Michel-Edouard Leclerc, chief of the E. Leclerc supermarket empire,
riposted after Chirac voiced caution about his campaign to scrap rules
that strictly limit price discounting in France.
"Chirac is advocating a soft approach, which is normal at his age,"
Leclerc told i-TELE television...
"...As for those who do not want prices to go down -- no matter how soft
their rhetoric is, they're going to have to put it in their election
manifesto and justify it, whether they are president or candidate for
the presidency," Leclerc said.
A supermarket entrepreneur wants to sell things more cheaply than his competition and the government won't let him? This one of those things I will never understand about France: the French allergy to anything that smells of capitalism.
Of course, the French talk of protecting the little guy: the guy with the expensive local food stall. After all, he is part of French culture!
The French will, as a result of this short-sighted policy, spend even more on their food. A man free of competition will raise prices. That means consumers will have less money in their pockets to spend on other things. Less things being sold means less things being made.
Ultimately, this means less jobs for the French.
French unemployment is currently about 9.5%. The unemployment number for people under age 35% is much higher (nearly 20%). Unemployment numbers like that would cause riots in the US. But the French tolerate it, because of their enomorous welfare state.
But fewer workers (fewer taxpayers) and an aging population will put that very welfare state in jeopardy. And the French - believing that everything is the responsibility of the state - will learn a potent lesson in economic realism: L'etat, cest moi.
For Louis XIV, the government was his because he controlled everything. In a democracy, the state is under the control of the voters.

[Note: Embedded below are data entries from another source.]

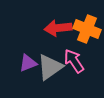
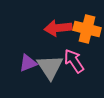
orange cross: rotated 8 degrees counterclockwise
gray triangle: rotated 28 degrees counterclockwise
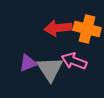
pink arrow: rotated 35 degrees counterclockwise
gray triangle: moved 2 px down
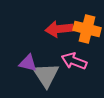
red arrow: moved 1 px right, 1 px down
purple triangle: rotated 36 degrees clockwise
gray triangle: moved 4 px left, 6 px down
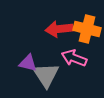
pink arrow: moved 3 px up
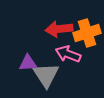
orange cross: moved 4 px down; rotated 32 degrees counterclockwise
pink arrow: moved 6 px left, 4 px up
purple triangle: rotated 18 degrees counterclockwise
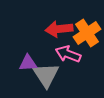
orange cross: rotated 16 degrees counterclockwise
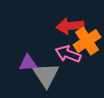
red arrow: moved 11 px right, 3 px up
orange cross: moved 8 px down
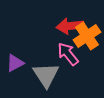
orange cross: moved 5 px up
pink arrow: rotated 30 degrees clockwise
purple triangle: moved 13 px left; rotated 24 degrees counterclockwise
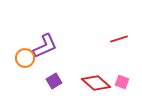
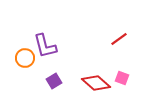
red line: rotated 18 degrees counterclockwise
purple L-shape: rotated 100 degrees clockwise
pink square: moved 4 px up
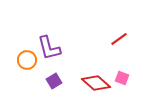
purple L-shape: moved 4 px right, 2 px down
orange circle: moved 2 px right, 2 px down
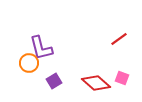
purple L-shape: moved 8 px left
orange circle: moved 2 px right, 3 px down
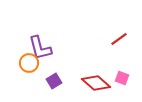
purple L-shape: moved 1 px left
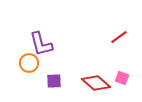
red line: moved 2 px up
purple L-shape: moved 1 px right, 4 px up
purple square: rotated 28 degrees clockwise
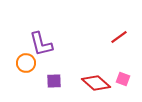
orange circle: moved 3 px left
pink square: moved 1 px right, 1 px down
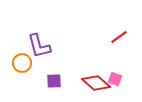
purple L-shape: moved 2 px left, 2 px down
orange circle: moved 4 px left
pink square: moved 8 px left
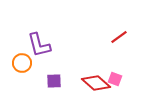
purple L-shape: moved 1 px up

The future of France depends on French voters waking up and deciding that their government is not some separate entity that solves problems cost-free. The welfare state will cost them dearly, and the money they will lose will be their own.
Maybe it is time to let consumers decide whether the little guy selling expensive food can justify his prices.
Not if France. Not yet.
If France was a stock, I'd be selling.
(Of course, I'd like to think I never would have bought that dog in the first place).